◆ **Task to carry out**
A faithful transcription of all the entries below is needed, without the pictures.

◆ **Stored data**
************
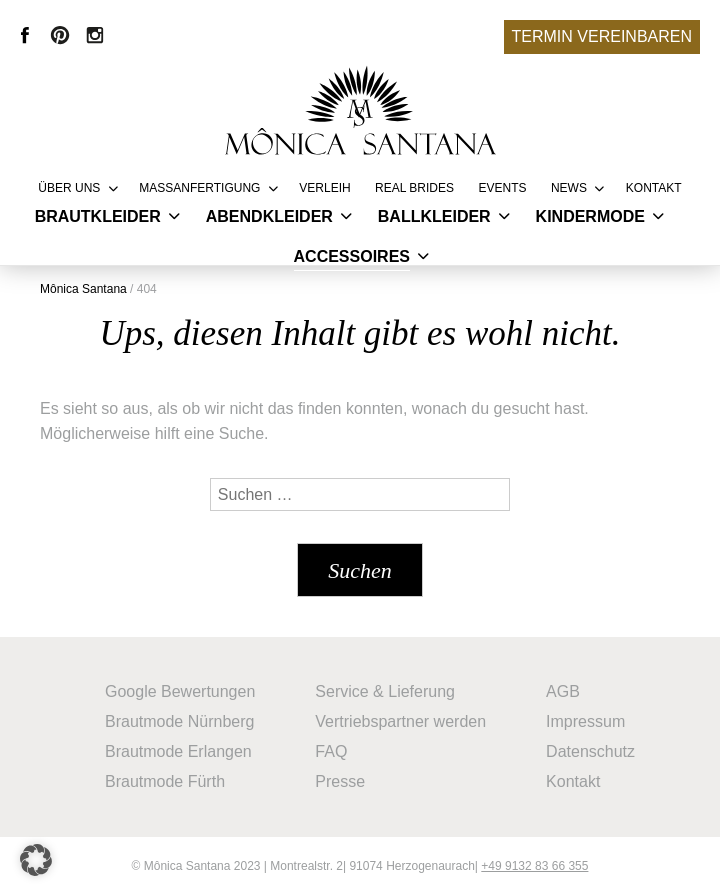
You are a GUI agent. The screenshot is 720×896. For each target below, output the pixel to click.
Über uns (69, 188)
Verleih (324, 188)
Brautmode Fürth (165, 781)
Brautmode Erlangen (178, 751)
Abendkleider (269, 216)
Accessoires (352, 256)
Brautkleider (98, 216)
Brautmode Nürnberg (179, 721)
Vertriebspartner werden (400, 721)
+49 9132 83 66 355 (534, 866)
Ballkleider (434, 216)
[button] (36, 860)
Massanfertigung (199, 188)
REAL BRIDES (414, 188)
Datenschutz (590, 751)
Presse (340, 781)
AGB (563, 691)
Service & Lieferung (385, 691)
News (569, 188)
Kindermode (590, 216)
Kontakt (654, 188)
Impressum (585, 721)
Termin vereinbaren (602, 36)
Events (502, 188)
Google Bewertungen (180, 691)
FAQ (331, 751)
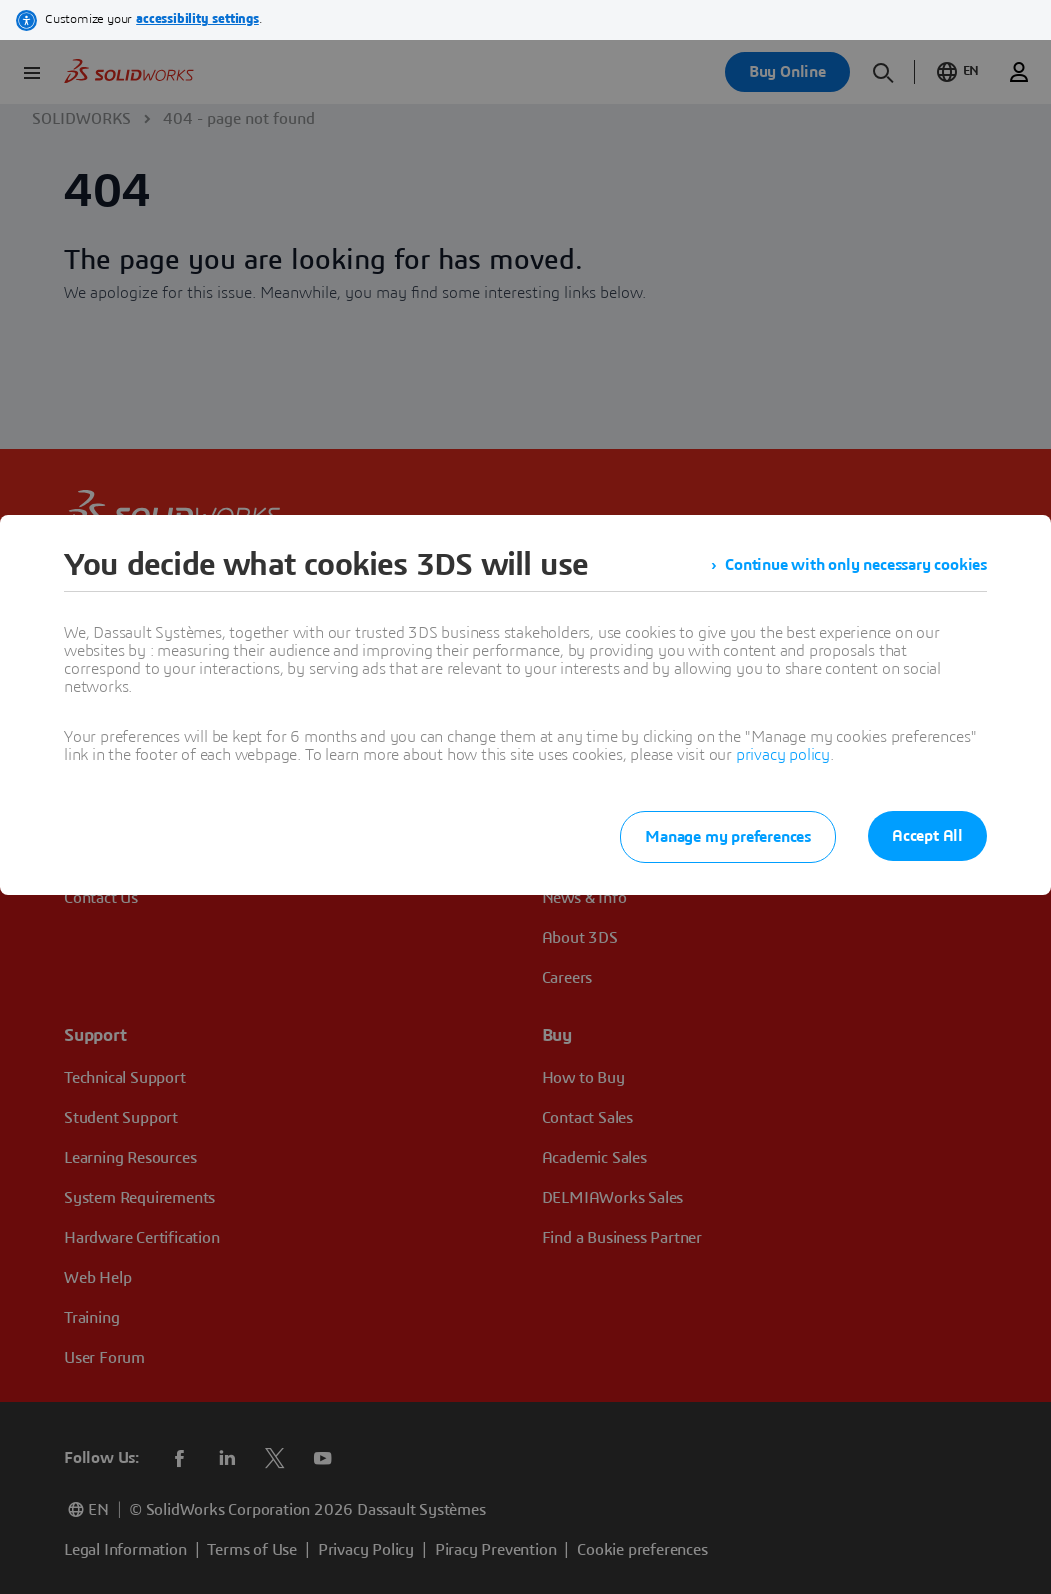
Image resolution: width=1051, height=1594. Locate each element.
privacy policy (783, 755)
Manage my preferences (728, 837)
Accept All (927, 836)
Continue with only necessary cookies (856, 565)
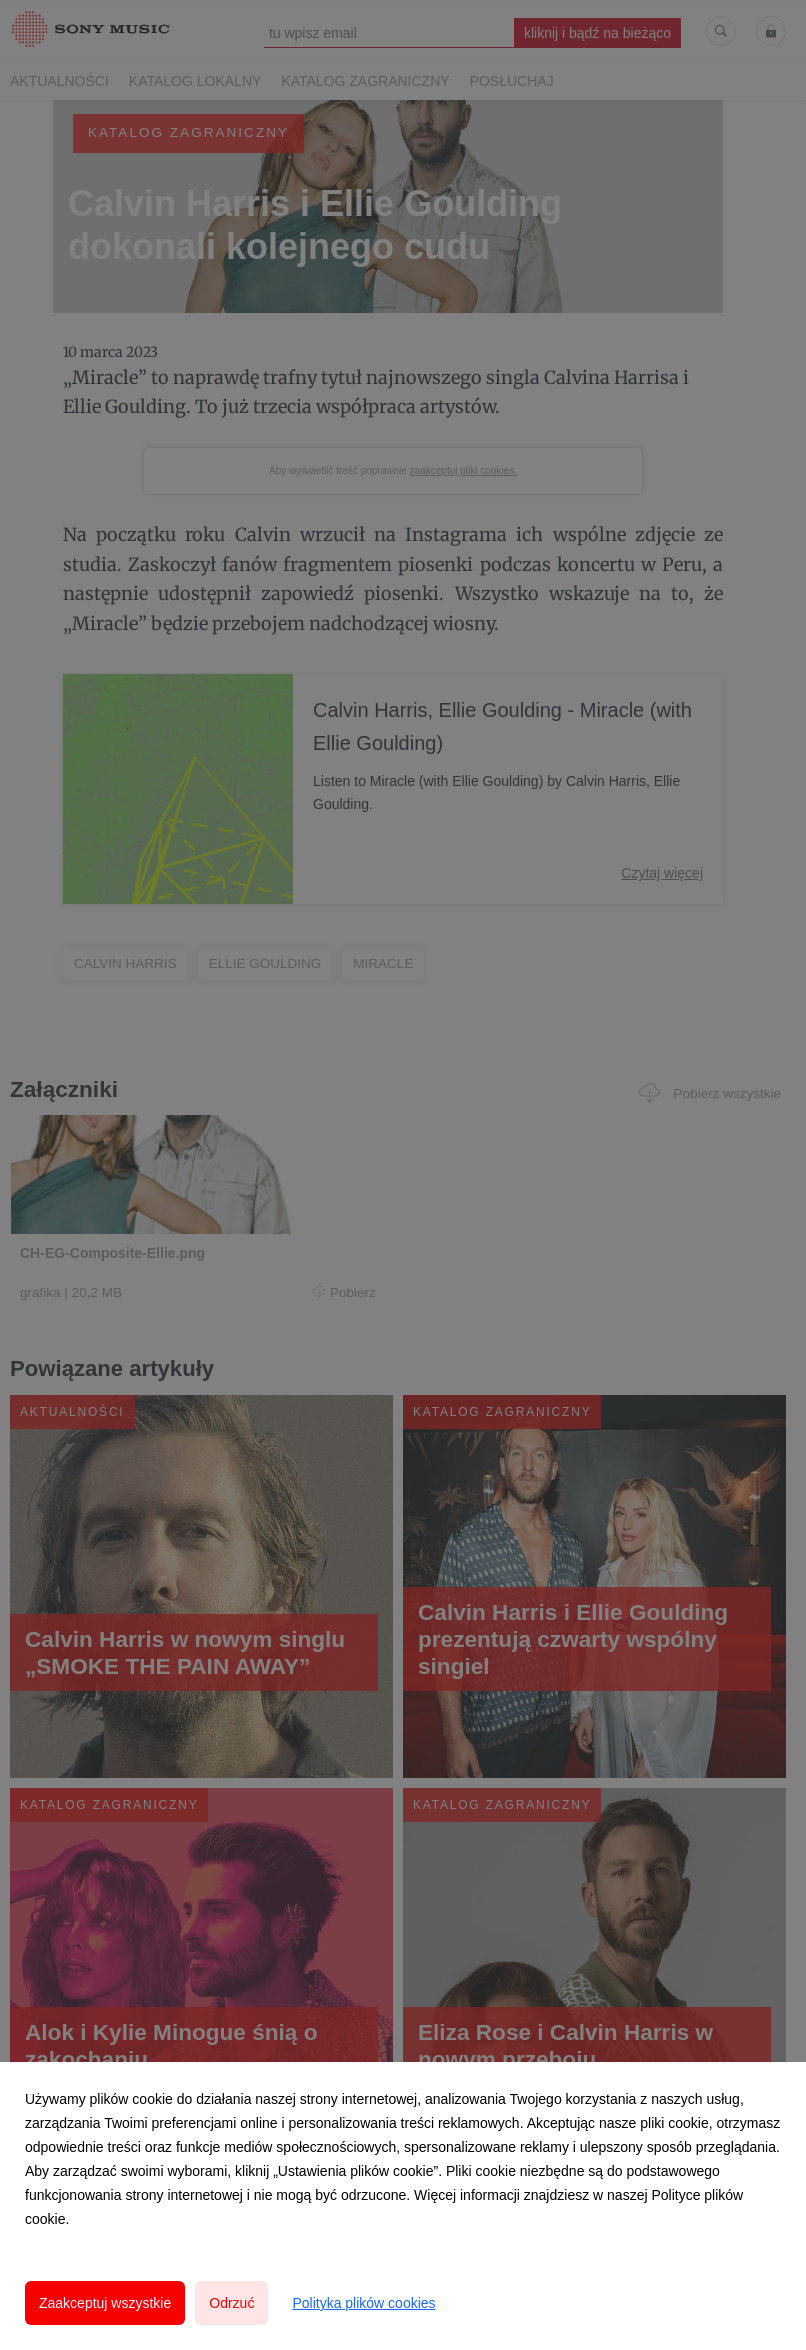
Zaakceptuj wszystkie (105, 2303)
************
◆ **Result of this task**
You are a GUI agent. The screenshot is 720×896. For each target below, output the pixel to click.
Über uns (69, 188)
Verleih (324, 188)
Brautmode Fürth (165, 781)
Brautmode Erlangen (178, 751)
Abendkleider (269, 216)
Accessoires (352, 256)
Brautkleider (98, 216)
Brautmode Nürnberg (179, 721)
Vertriebspartner werden (400, 721)
+49 9132 83 66 355 (534, 866)
Ballkleider (434, 216)
[button] (36, 860)
Massanfertigung (199, 188)
REAL BRIDES (414, 188)
Datenschutz (590, 751)
Presse (340, 781)
AGB (563, 691)
Service & Lieferung (385, 691)
News (569, 188)
Kindermode (590, 216)
Kontakt (654, 188)
Impressum (585, 721)
Termin vereinbaren (602, 36)
Events (502, 188)
Google Bewertungen (180, 691)
FAQ (331, 751)
Image resolution: width=1051, height=1594. Locate each element.
privacy policy (783, 755)
Manage my preferences (728, 837)
Accept All (927, 836)
Continue with only necessary cookies (856, 565)
Zaakceptuj wszystkie (105, 2303)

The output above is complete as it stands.